Abd Al Malik adapte pour son premier film l'autobiographie qu'il a publiée en 2004. Sa jeunesse strasbourgeoise, sa mère chrétienne, ses amis de la cité, son chemin vers la célébrité, sa rencontre du soufisme, sont évoqués dans un noir et blanc qui rend évidemment hommage à La Haine, le film que Kassovitz réalisa en 1995. Pierre Aïm est d'ailleurs le chef-opérateur des deux films. Mais Abd Al Malik affirme aussi sa dette vis-à-vis du Visconti de Rocco et ses frères et du Rochant d'Un monde sans pitié. Le film est beau, un peu trop sérieux parfois. La multiplicité des thèmes traités, politique, sociologique, musical, religieux, ne nuit cependant pas à l'intérêt du récit, porté par la grande exigence morale et esthétique du metteur en scène.

René Marx

Film français de Abd Al Malik (2014), avec Marc Zinga, Sabrina Ouazani, Larouci Didi, Mickaël Nagenraft, Mireille Perrier. 1h 36.

Men, women and children de Jason REITMAN

Men, women and children

Revêtant la structure passe-partout du film choral, tout en réussissant à éviter l’effet catalogue, le nouvel opus du réalisateur de Juno brasse le destin de plusieurs parents déboussolés et de leurs enfants terribles, à l’ère du numérique. Dans ce nouveau monde où la société de consommation succombe au vertige de la communication, c’est surtout l’individualisme qui triomphe. Le constat est amer, mais l’interprétation constitue l’atout majeur de ce portrait de groupe avec drames où l’on croise des têtes d’affiche à contre-emploi, Adam Sandler et Jennifer Garner, des ado qui montent, Kaitlyn Dever (héroïne récurrente de Last Man Standing) et Ansel Elgort (Nos étoiles contraires), et même Dean Morris, le flic chauve de la série Breaking Bad.

Jean-Philippe Guerand

Film américain de Jason Reitman (2014), avec Kaitlyn Dever, Rosemarie DeWitt, Ansel Elgort. 1h 59.

Le Hobbit : la bataille des cinq armées de Peter JACKSON

Le Hobbit : la bataille des cinq armées

Même les admirateurs les plus fidèles de Peter Jackson d’accordent pour dire que réaliser trois films à partir de Bilbo le Hobbit (au lieu des deux prévus à l’origine) était une mauvaise idée. Le déséquilibre dramatique et narratif qui en résulte se retrouve en partie dans ce troisième volet, qui,comme son titre l’indique, est presque entièrement consacré à l’immense bataille qui clôt l’aventure du Hobbit. Mais du moins le film retrouve le souffle épique qui manquait. Malgré un ou deux effets numériques curieusement ratés, le film est une véritable splendeur visuelle.
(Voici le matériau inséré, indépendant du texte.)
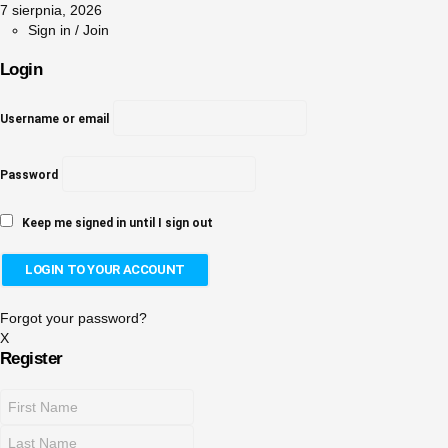
7 sierpnia, 2026
Sign in / Join
Login
Username or email
Password
Keep me signed in until I sign out
Forgot your password?
X
Register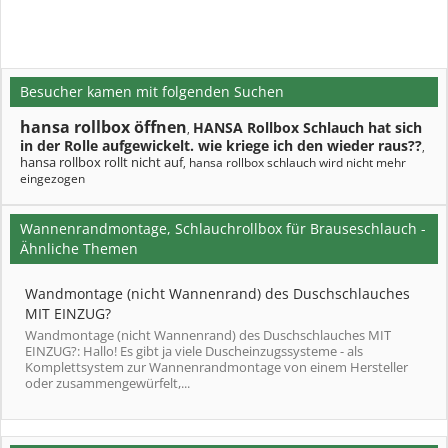
Besucher kamen mit folgenden Suchen
hansa rollbox öffnen
HANSA Rollbox Schlauch hat sich
,
in der Rolle aufgewickelt. wie kriege ich den wieder raus??
,
hansa rollbox rollt nicht auf
hansa rollbox schlauch wird nicht mehr
,
eingezogen
Wannenrandmontage, Schlauchrollbox für Brauseschlauch -
Ähnliche Themen
Wandmontage (nicht Wannenrand) des Duschschlauches
MIT EINZUG?
Wandmontage (nicht Wannenrand) des Duschschlauches MIT
EINZUG?: Hallo! Es gibt ja viele Duscheinzugssysteme - als
Komplettsystem zur Wannenrandmontage von einem Hersteller
oder zusammengewürfelt,...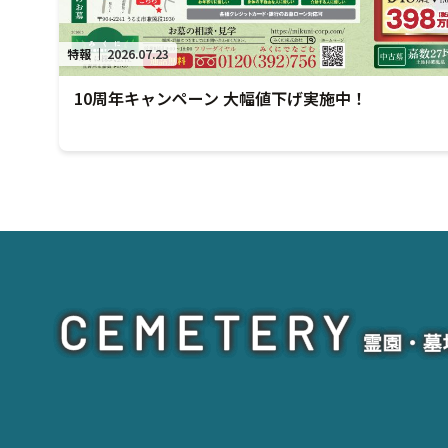
特報
｜
2026.07.23
10周年キャンペーン 大幅値下げ実施中！
CEMETERY
霊園・墓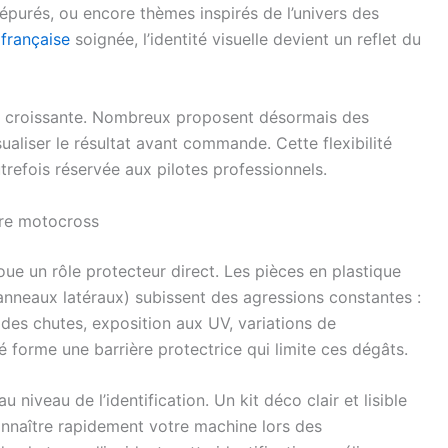
 épurés, ou encore thèmes inspirés de l’univers des
française
soignée, l’identité visuelle devient un reflet du
e croissante. Nombreux proposent désormais des
ualiser le résultat avant commande. Cette flexibilité
trefois réservée aux pilotes professionnels.
tre motocross
oue un rôle protecteur direct. Les pièces en plastique
nneaux latéraux) subissent des agressions constantes :
 des chutes, exposition aux UV, variations de
 forme une barrière protectrice qui limite ces dégâts.
 niveau de l’identification. Un kit déco clair et lisible
connaître rapidement votre machine lors des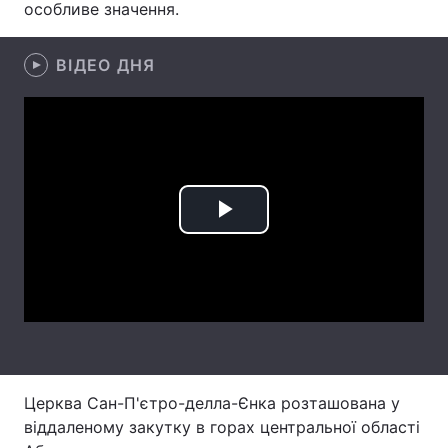
особливе значення.
Лонгріди
ВІДЕО ДНЯ
Відео з Youtube
Статті
Інтерв'ю
Думки
Архів
Вакансії
Play
Контакти
Video
Послуги
Церква Сан-П'єтро-делла-Єнка розташована у
віддаленому закутку в горах центральної області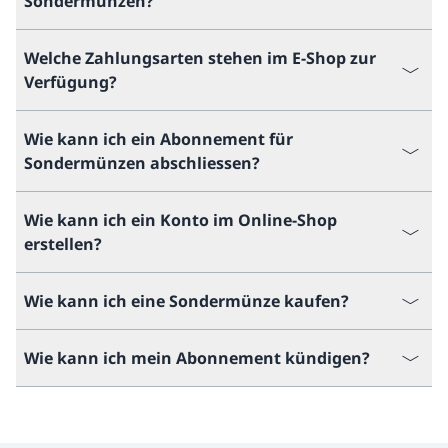
Sondermünzen?
Welche Zahlungsarten stehen im E-Shop zur
Verfügung?
Wie kann ich ein Abonnement für
Sondermünzen abschliessen?
Wie kann ich ein Konto im Online-Shop
erstellen?
Wie kann ich eine Sondermünze kaufen?
Wie kann ich mein Abonnement kündigen?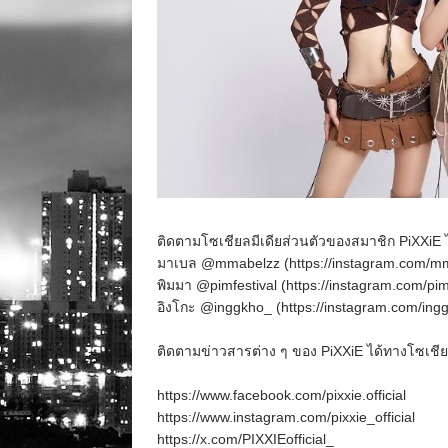
ติดตามโซเชียลมีเดียส่วนตัวของสมาชิก PiXXiE 
มาเบล @mmabelzz (https://instagram.com/m
พิมมา @pimfestival (https://instagram.com/pim
อิงโกะ @inggkho_ (https://instagram.com/in
ติดตามข่าวสารต่าง ๆ ของ PiXXiE ได้ทางโซเชียล
https://www.facebook.com/pixxie.official
https://www.instagram.com/pixxie_official
https://x.com/PIXXIEofficial_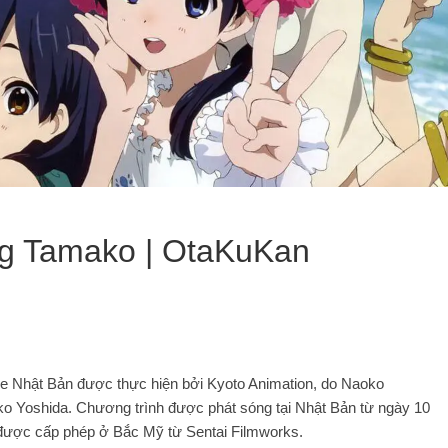
ờng Tamako | OtaKuKan
e Nhật Bản được thực hiện bởi Kyoto Animation, do Naoko
o Yoshida. Chương trình được phát sóng tại Nhật Bản từ ngày 10
 được cấp phép ở Bắc Mỹ từ Sentai Filmworks.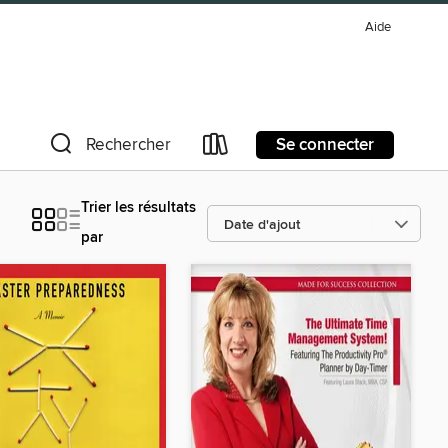
Aide
Se connecter
Rechercher
Trier les résultats
par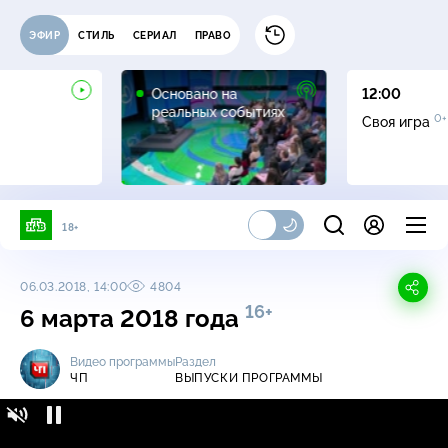
ЭФИР
СТИЛЬ
СЕРИАЛ
ПРАВО
16+
Основано на
12:00
реальных событиях
0+
Своя игра
18+
06.03.2018, 14:00
4804
16+
6 марта 2018 года
Видео программы
Раздел
ЧП
ВЫПУСКИ ПРОГРАММЫ
ЧП / Выпуски программы / 6 марта 2018
16+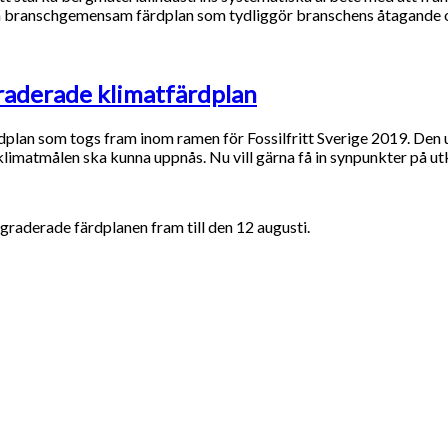
n branschgemensam färdplan som tydliggör branschens åtagande och
graderade klimatfärdplan
lan som togs fram inom ramen för Fossilfritt Sverige 2019. Den u
klimatmålen ska kunna uppnås. Nu vill gärna få in synpunkter på ut
raderade färdplanen fram till den 12 augusti.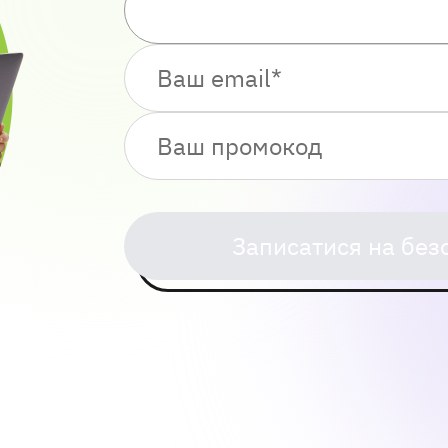
Записатися на без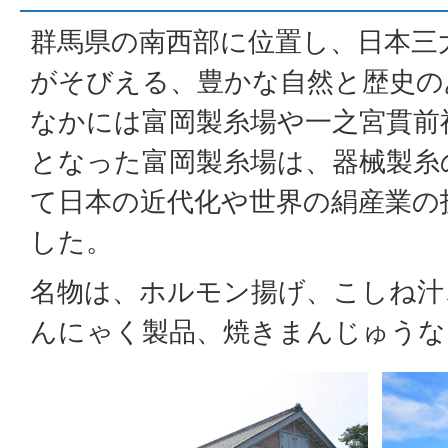
群馬県の南西部に位置し、日本三
がそびえる、豊かな自然と歴史の
なかには富岡製糸場や一之宮貫前
となった富岡製糸場は、器械製糸
て日本の近代化や世界の絹産業の
した。
名物は、ホルモン揚げ、こしね汁
んにゃく製品、焼きまんじゅうな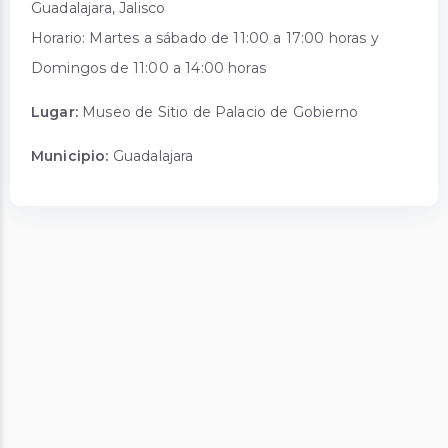
Guadalajara, Jalisco
Horario: Martes a sábado de 11:00 a 17:00 horas y
Domingos de 11:00 a 14:00 horas
Lugar:
Museo de Sitio de Palacio de Gobierno
Municipio:
Guadalajara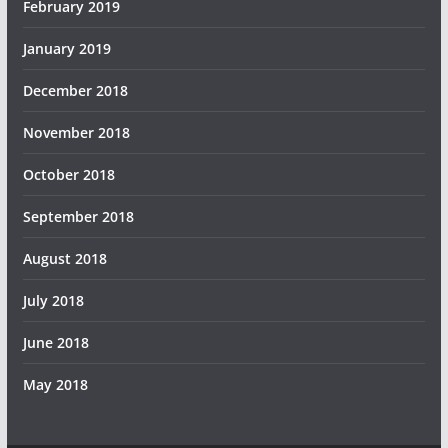
February 2019
January 2019
December 2018
November 2018
October 2018
September 2018
August 2018
July 2018
June 2018
May 2018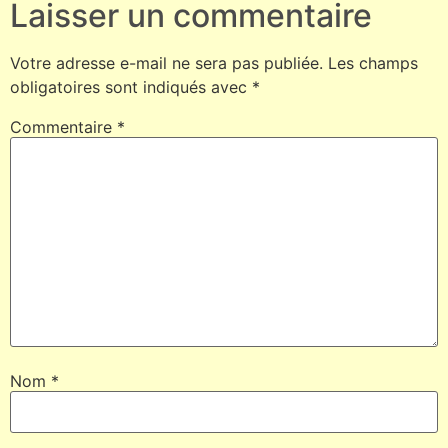
Laisser un commentaire
Votre adresse e-mail ne sera pas publiée.
Les champs
obligatoires sont indiqués avec
*
Commentaire
*
Nom
*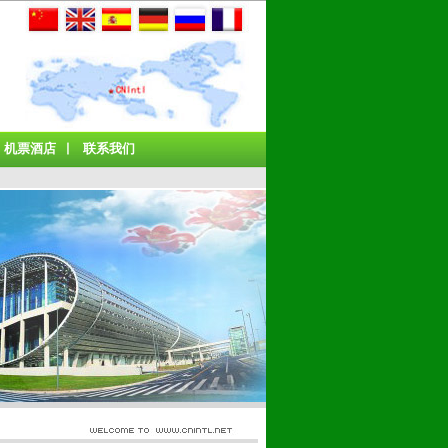
机票酒店
联系我们
丨
丨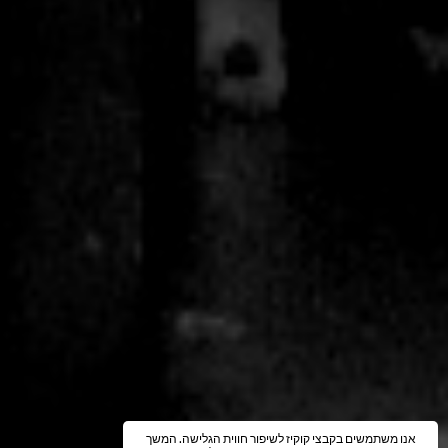
אנו משתמשים בקבצי קוקיז לשיפור חווית הגלישה. המשך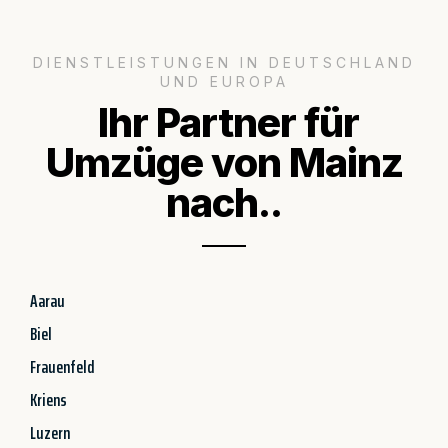
DIENSTLEISTUNGEN IN DEUTSCHLAND
UND EUROPA
Ihr Partner für
Umzüge von Mainz
nach..
Aarau
Biel
Frauenfeld
Kriens
Luzern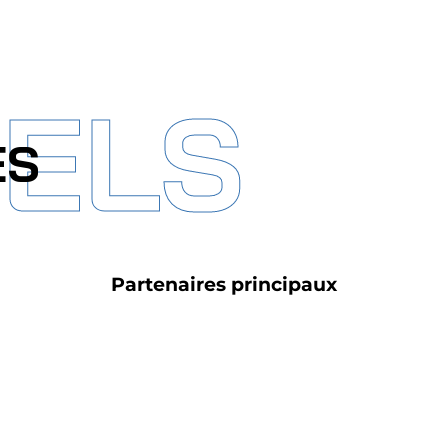
IELS
ES
Partenaires principaux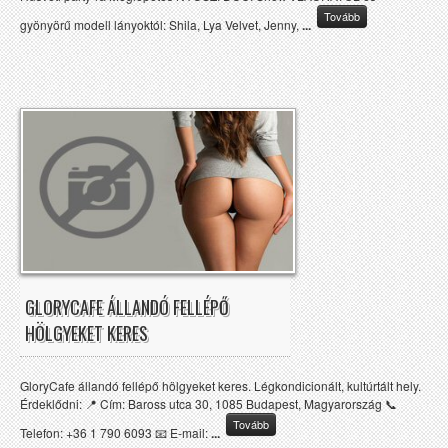
Tovább
gyönyörű modell lányoktól: Shila, Lya Velvet, Jenny,
...
GLORYCAFE ÁLLANDÓ FELLÉPŐ
HÖLGYEKET KERES
GloryCafe állandó fellépő hölgyeket keres. Légkondicionált, kultúrtált hely.
Érdeklődni: 📍 Cím: Baross utca 30, 1085 Budapest, Magyarország 📞
Tovább
Telefon: +36 1 790 6093 📧 E-mail:
...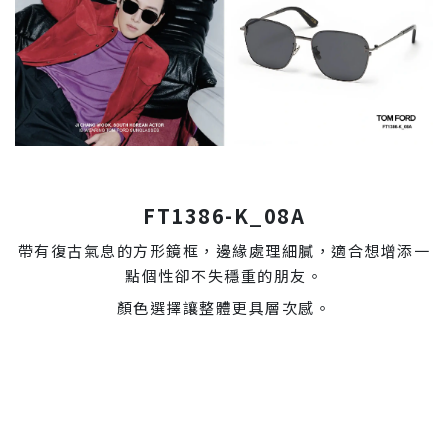
FT1386-K_08A
帶有復古氣息的方形鏡框，邊緣處理細膩，適合想增添一
點個性卻不失穩重的朋友。
顏色選擇讓整體更具層次感。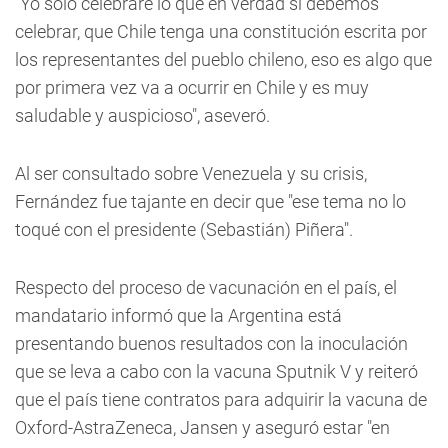
"Yo sólo celebraré lo que en verdad sí debemos
celebrar, que Chile tenga una constitución escrita por
los representantes del pueblo chileno, eso es algo que
por primera vez va a ocurrir en Chile y es muy
saludable y auspicioso", aseveró.
Al ser consultado sobre Venezuela y su crisis,
Fernández fue tajante en decir que "ese tema no lo
toqué con el presidente (Sebastián) Piñera".
Respecto del proceso de vacunación en el país, el
mandatario informó que la Argentina está
presentando buenos resultados con la inoculación
que se leva a cabo con la vacuna Sputnik V y reiteró
que el país tiene contratos para adquirir la vacuna de
Oxford-AstraZeneca, Jansen y aseguró estar "en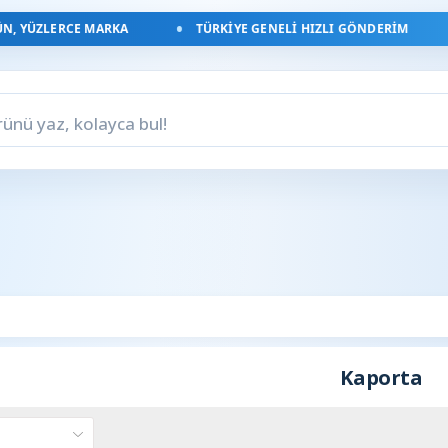
, YÜZLERCE MARKA
TÜRKIYE GENELI HIZLI GÖNDERIM
Kaporta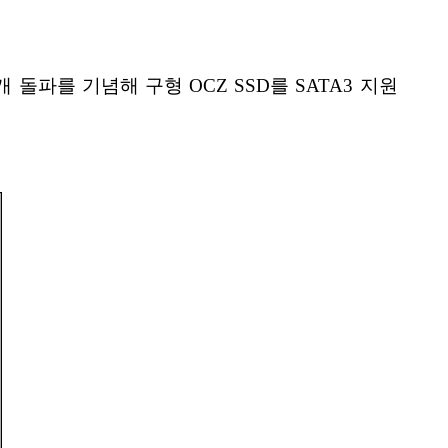
 개 돌파를 기념해 구형 OCZ SSD를 SATA3 지원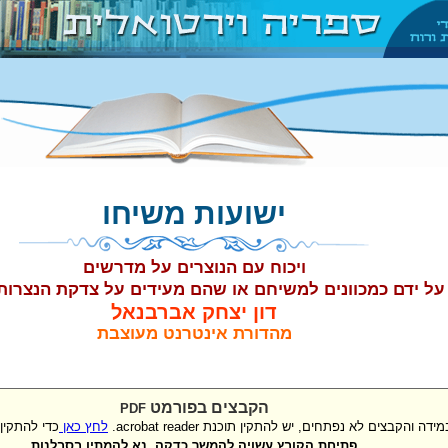
ישועות משיחו
ויכוח עם הנוצרים על מדרשים
על ידם כמכוונים למשיחם או שהם מעידים על צדקת הנצרות 
דון יצחק אברבנאל
מהדורת אינטרנט מעוצבת
הקבצים בפורמט
PDF
ידה והקבצים לא נפתחים, יש להתקין תוכנת acrobat reader.
לחץ כאן
כדי להתקין
פתיחת הקובץ עשויה להמשך כדקה, נא להמתין בסבלנות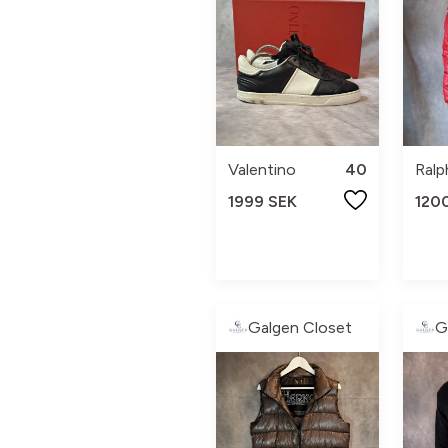
Valentino
40
Ralp
1999 SEK
120
Galgen Closet
G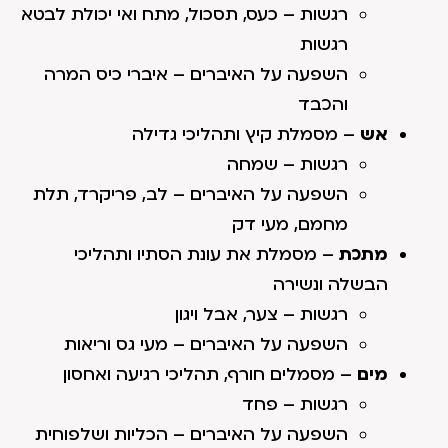
רגשות – כעס, תסכול, מתח ואי יכולת לבטא
רגשות
השפעה על האיברים – איברי כיס המרה
והכבד
אש
– מסמלת קיץ ותהליכי גדילה
רגשות – שמחה
השפעה על האיברים – לב, פריקרד, תלת
מחמם, מעי דק
מתכת
– מסמלת את עונת הסתיו ותהליכי
הבשלה ונשירה
רגשות – צער, אבל ויגון
השפעה על האיברים – מעי גס וריאות
מים
– מסמלים חורף, תהליכי רגיעה ואחסון
רגשות – פחד
השפעה על האיברים – הכליות ושלפוחית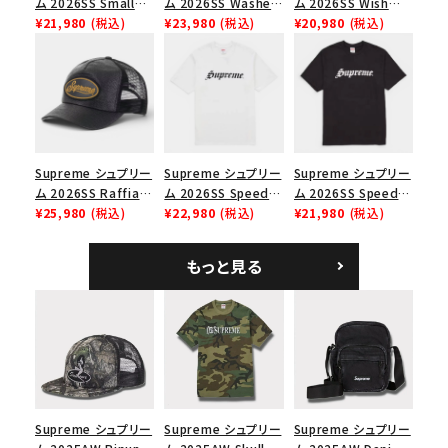
ム 2026SS Small
ム 2026SS Washed
ム 2026SS Wish
Box Tee スモールボ
¥21,980
(税込)
Chino Twill Camp
¥23,980
(税込)
Tee ウィッシュTシ
¥20,980
(税込)
ックスTシャツ ブラッ
Cap ウォッシュド チ
ャツ ブラック
価格から探す
ク
ノツイル キャンプキャ
ップ ブラック
円 ～
円
在庫のない商品を表示する
Supreme シュプリー
Supreme シュプリー
Supreme シュプリー
ム 2026SS Raffia
ム 2026SS Speed
ム 2026SS Speed
絞り込んで検索する
Mesh Back 5-Panel
¥25,980
(税込)
Tee スピードTシャツ
¥22,980
(税込)
Tee スピードTシャツ
¥21,980
(税込)
ラフィアメッシュバック
ホワイト
ブラック
5パネルキャップ ブラ
もっと見る
ック
Supreme シュプリー
Supreme シュプリー
Supreme シュプリー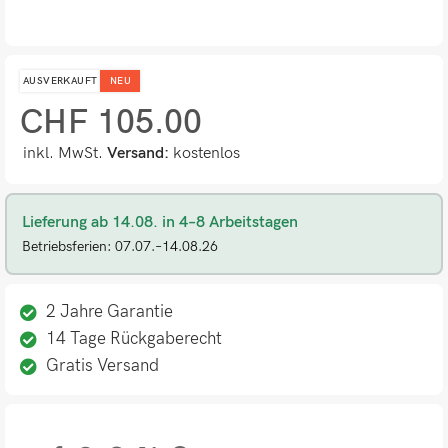
AUSVERKAUFT
NEU
CHF
105.00
inkl. MwSt.
Versand:
kostenlos
Lieferung ab 14.08. in 4–8 Arbeitstagen
Betriebsferien: 07.07.–14.08.26
2 Jahre Garantie
14 Tage Rückgaberecht
Gratis Versand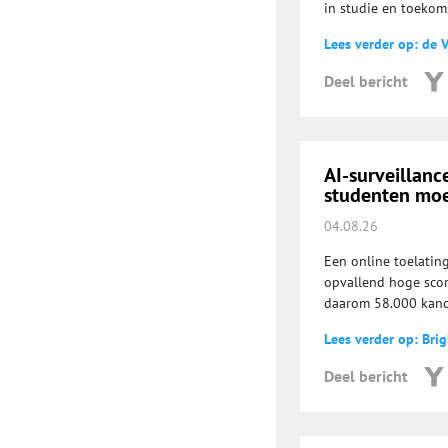
in studie en toekoms
Lees verder op: de 
Deel bericht
AI-surveillanc
studenten mo
04.08.26
Een online toelatin
opvallend hoge scor
daarom 58.000 kand
Lees verder op: Brig
Deel bericht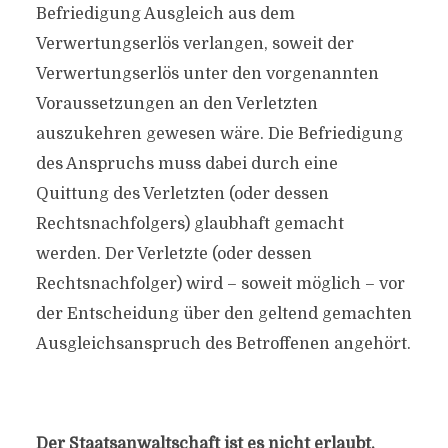
Befriedigung Ausgleich aus dem
Verwertungserlös verlangen, soweit der
Verwertungserlös unter den vorgenannten
Voraussetzungen an den Verletzten
auszukehren gewesen wäre. Die Befriedigung
des Anspruchs muss dabei durch eine
Quittung des Verletzten (oder dessen
Rechtsnachfolgers) glaubhaft gemacht
werden. Der Verletzte (oder dessen
Rechtsnachfolger) wird – soweit möglich – vor
der Entscheidung über den geltend gemachten
Ausgleichsanspruch des Betroffenen angehört.
Der Staatsanwaltschaft ist es nicht erlaubt,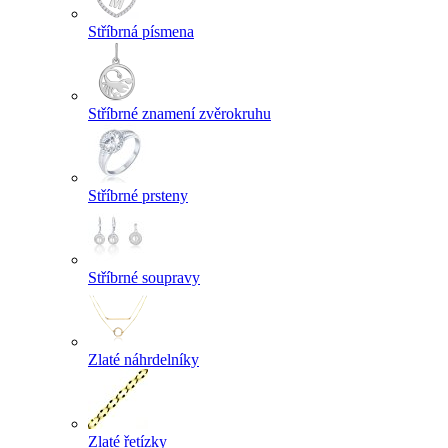
Stříbrná písmena
Stříbrné znamení zvěrokruhu
Stříbrné prsteny
Stříbrné soupravy
Zlaté náhrdelníky
Zlaté řetízky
La maestria du montage, les décors stupéfiants magnifiés par la saison hivernale (un combat sur la glace est particulièrement marquant), le tout associé à une tonalité sombre et tragique, font du film un grand moment de « Fantasy », dans le sens originel du terme. Pour être libre, l’adaptation est de plus toujours fidèle à Tolkien, aussi bien dans la lettre (les plus célèbres passages dialogués sont repris) que dans l’esprit et la philosophie.

Laurent Aknin 

The Hobbit : The Battle of the Five Armies. Film de Peter Jackson (2014), avec Ian McKellen, Benedict Cumberbatch, Martin Freeman. 2h 20.